In Maine, the Portland diocese - headed by Bishop Joseph Gerry, who has not commented publicly on the scandal - said Doucette and Audibert were allowed to continue in active ministry because a review committee after their treatment determined that there were no other victims and thus no pattern of pedophiliac behavior.

But Hollander, of Youth Alternatives, said that in allowing the priests to remain in situations where they might come in contact with children, the church is breaking from common practice that other institutions follow regarding sex offenders.

"It doesn't matter who you are, once you are an admitted or convicted sex offender, you can't work with children," she said. "It's just a very common standard."
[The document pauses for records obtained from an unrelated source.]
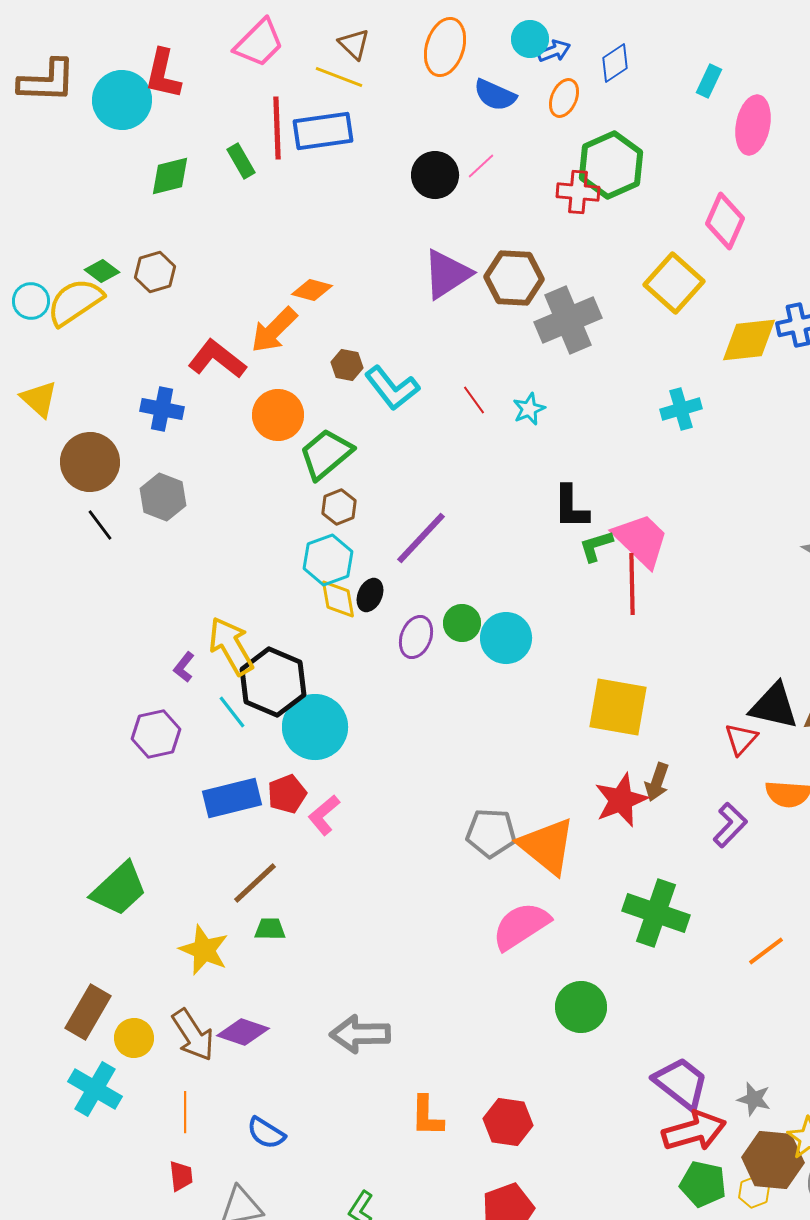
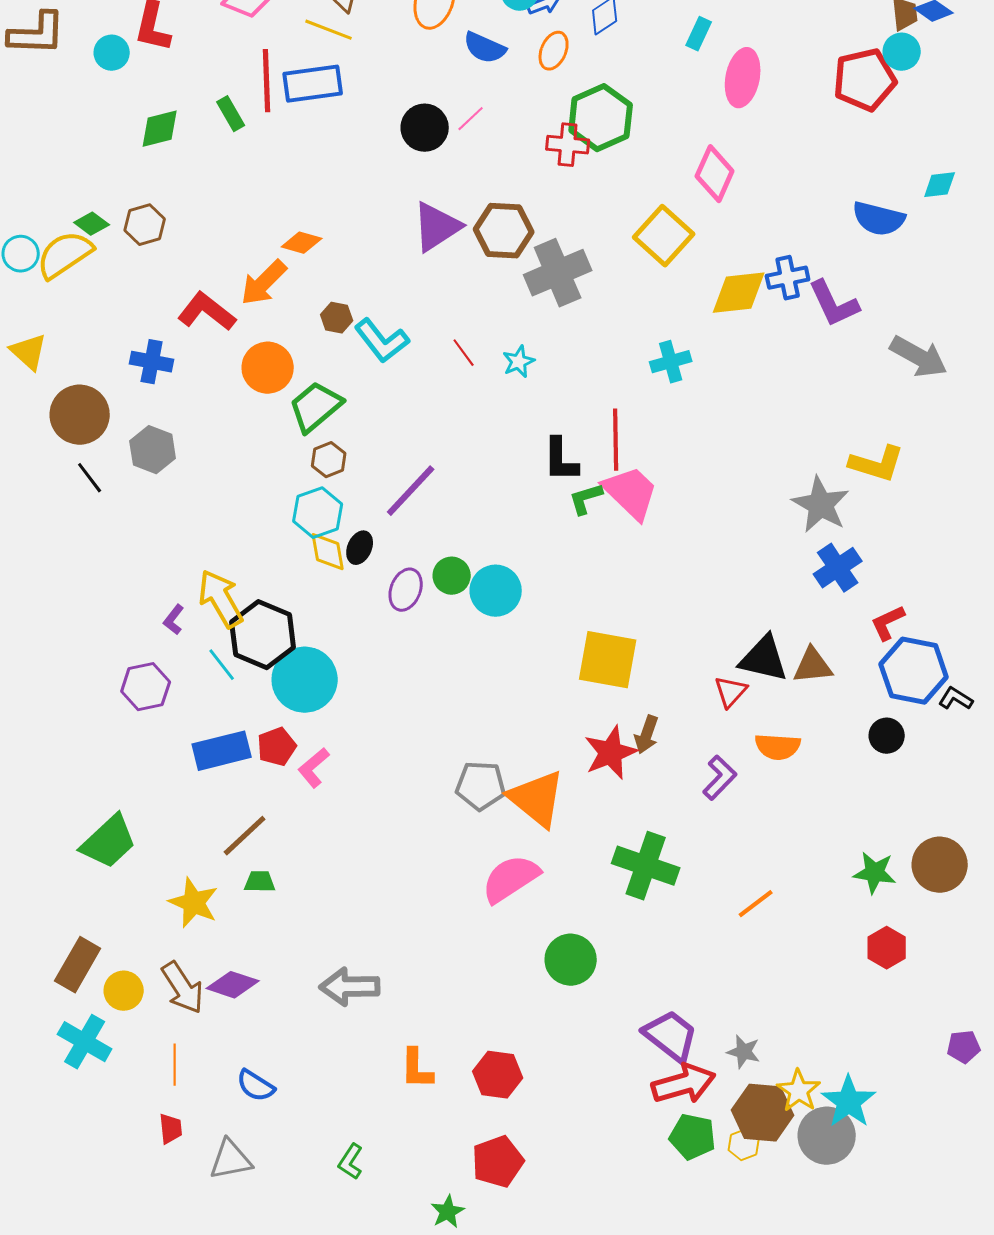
cyan circle: (122, 100) -> (112, 53), size x0.6
red line: (632, 584) -> (616, 440), moved

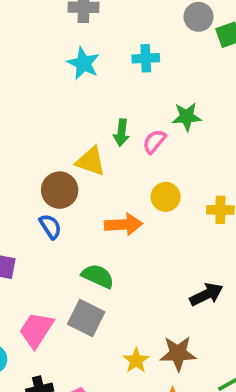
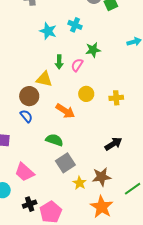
cyan cross: (146, 58) -> (75, 25), moved, turned 32
cyan star: (83, 63) -> (48, 31), moved
orange arrow: (124, 224) -> (65, 111), turned 42
gray square: (86, 318) -> (65, 163), moved, turned 36
pink trapezoid: (36, 330) -> (25, 172), turned -75

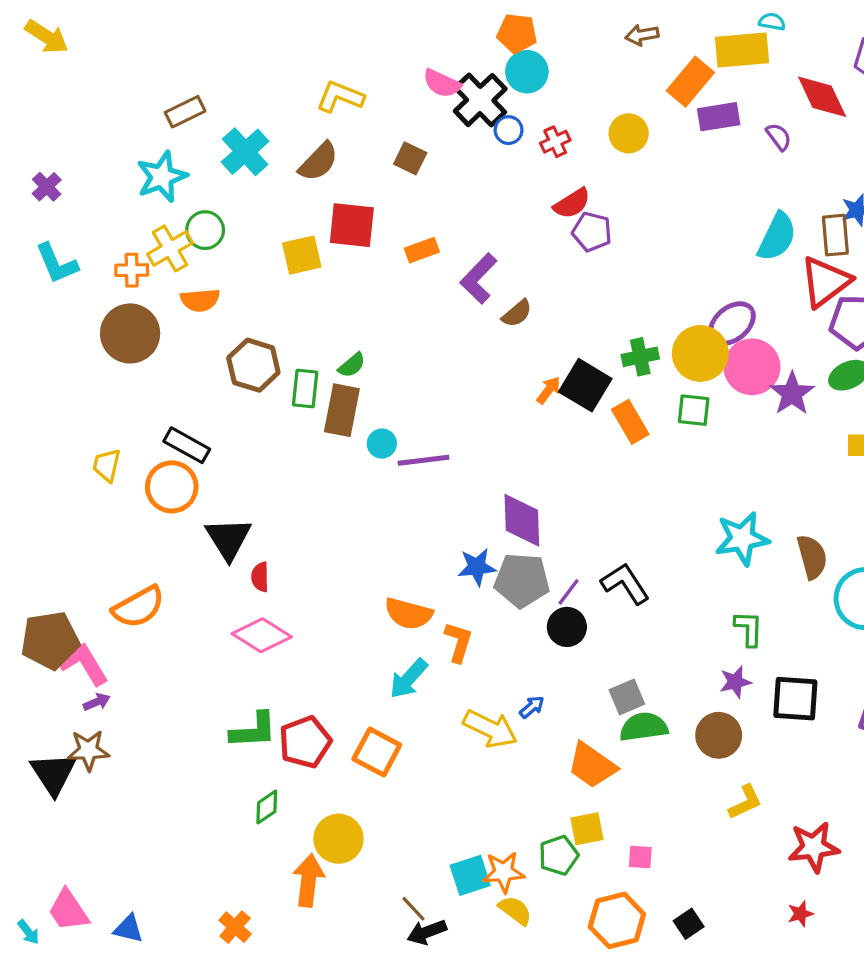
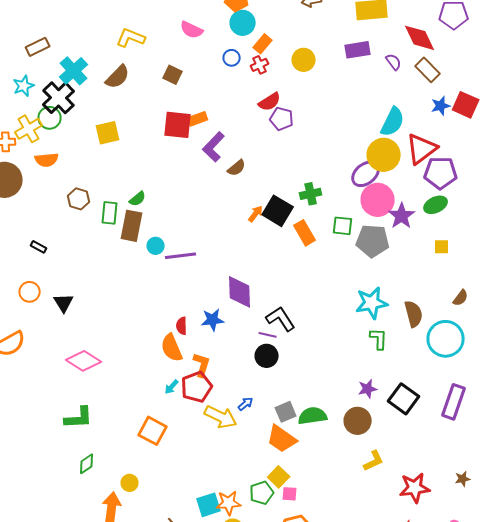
orange rectangle: (690, 82) -> (263, 44), moved, size x0.7
black cross: (480, 100) -> (59, 98), moved
cyan star: (162, 177) -> (24, 86), size x0.7
red square: (352, 225) -> (178, 125), moved
brown rectangle: (835, 235) -> (428, 70), moved, turned -40
orange rectangle: (422, 250) -> (198, 119), moved
yellow circle: (700, 353) -> (384, 155), moved
brown hexagon: (253, 365) -> (79, 199), size x0.7
black rectangle: (187, 445) -> (39, 247), size x0.6
orange circle: (172, 487) -> (30, 292), moved, size x0.7
black triangle: (228, 539) -> (64, 303), size x0.7
red semicircle: (260, 577) -> (182, 326), moved
gray pentagon: (522, 580) -> (373, 241), moved
black L-shape: (625, 584) -> (281, 319), moved
purple line: (569, 592) -> (268, 335), turned 66
orange semicircle: (409, 614) -> (172, 348), turned 52
green L-shape: (749, 629) -> (379, 339), moved
cyan arrow: (409, 679) -> (172, 387), size x0.6
gray square: (627, 697) -> (286, 412), moved
black square: (795, 699) -> (404, 399), turned 32
red pentagon: (305, 742) -> (197, 387), moved
yellow square: (587, 829) -> (279, 477), turned -35
yellow circle: (338, 839) -> (130, 483), size x0.6
pink square: (640, 857) -> (290, 494), moved

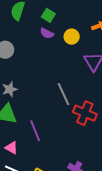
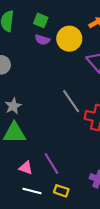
yellow circle: (72, 37) -> (69, 39), size x1.5
purple line: (35, 131) -> (51, 163), moved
Initially, the Portland diocese had said it would only disclose allegations of child sexual abuse against active priests and not against priests no longer working in parishes.

But Gray, who said he will always carry scars from his abuse, and other community members protested. They said the church was still protecting abusers at the expense of victims.

And Cumberland County District Attorney Stephanie Anderson said that inactive priests with access to children could pose a public safety threat. Last week, the diocese reversed itself and agreed to give her its files on inactive priests accused of sexual misconduct.

Also last week, the president of the United States Conference of Catholic Bishops issued a statement saying the church "will continue to take all the steps necessary to protect our youth from this kind of abuse."

Bishop Wilton Gregory further said that "while we still have much for which we need to be forgiven - and much to learn - I am very heartened by the professionals who . . . encourage us in this work because they tell us there is not another institution in the United States that is doing more to understand and address the horror of sexual abuse of minors."

Among the church's efforts has been developing a program called Virtus that is designed to be implemented at individual churches nationwide to help prevent such abuse. The program, which the Portland diocese plans to put in place this summer, includes educating both children and adults so they can recognize and report inappropriate behavior.

Finkelhor, who heads the University of New Hampshire center researching crimes against children, is an adviser to the Virtus project. But he said the church also can learn from the recent events.

"One of the big lessons from this case is that trying to deal privately with these episodes is a big mistake for any institution," Finkelhor said. "Other institutions have figured that out, but this has been a hard one for the Catholic Church."